Entrar na Justiça do Trabalho é uma decisão que quase sempre chega junto com muita dúvida: qual é o prazo, quanto custa, o que serve de prova, quanto tempo demora e o que acontece se a ação for perdida. Esta página responde essas perguntas de forma direta, sem juridiquês, para que a decisão seja tomada com informação, e não no escuro. O Gomes Taveira Advogados atua na defesa de trabalhadores a partir de Anápolis-GO, com atendimento em todo o Brasil.
Quando vale procurar um advogado trabalhista
Não é preciso ter certeza do direito para conversar. A primeira análise serve justamente para descobrir se existe caso, qual o tamanho dele e o que precisa ser reunido antes de qualquer passo.

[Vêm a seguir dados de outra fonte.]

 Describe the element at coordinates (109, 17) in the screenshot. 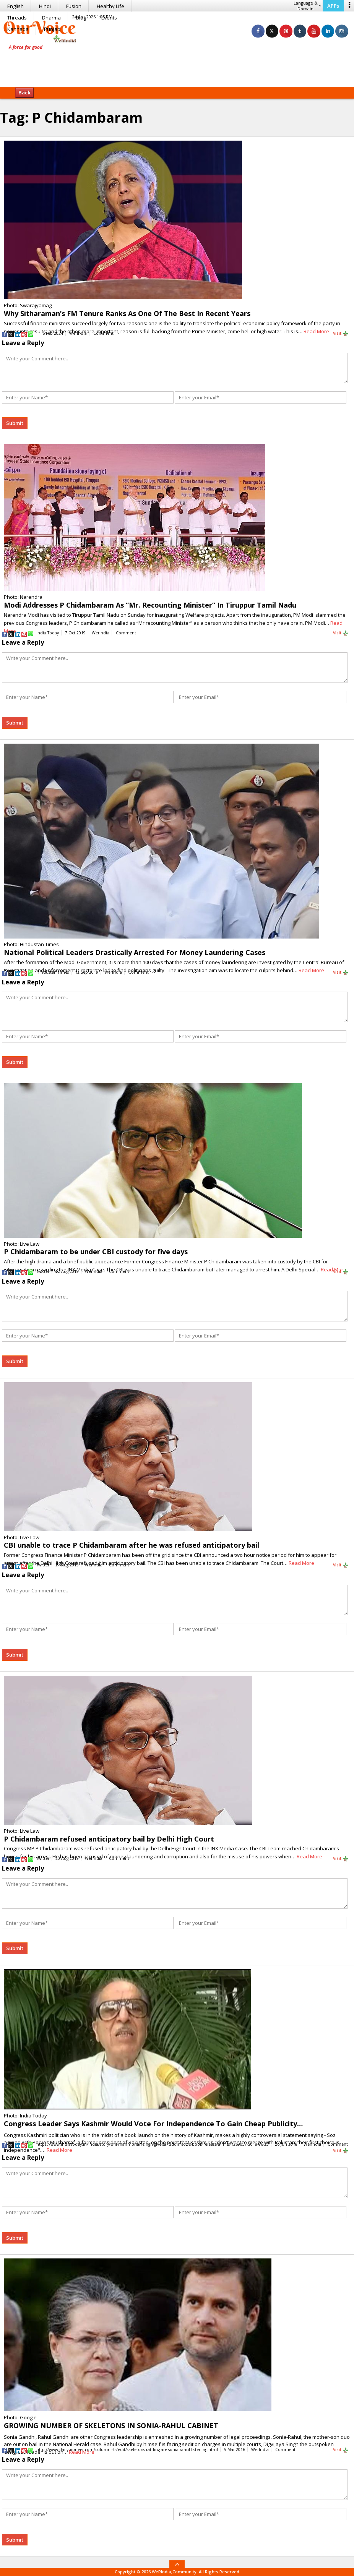

I see `Events` at that location.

Situações que costumam justificar uma ação
- Verbas rescisórias não pagas, pagas a menos ou fora do prazo legal
- Horas extras, adicional noturno ou intervalos que nunca entraram no holerite
- FGTS sem depósito, com valores menores ou sem a multa de 40%
- Insalubridade ou periculosidade não pagas apesar da exposição real
- Acidente de trabalho, doença ocupacional ou demissão logo após o retorno do INSS
- Assédio moral, metas humilhantes ou pressão que adoeceu
- Contrato de PJ, MEI ou trabalho sem registro com rotina de emprego
- Demissão durante período de estabilidade, como gestante, acidentado ou membro da CIPA
Dá para entrar com ação ainda trabalhando na empresa
Sim. A lei não exige que o contrato tenha terminado, e a demissão por causa da ação é punível como conduta discriminatória. Na prática, porém, a decisão envolve mais do que o direito: o momento certo depende da prova disponível, do tempo de casa e da situação de cada pessoa. É exatamente esse tipo de leitura que uma conversa prévia resolve.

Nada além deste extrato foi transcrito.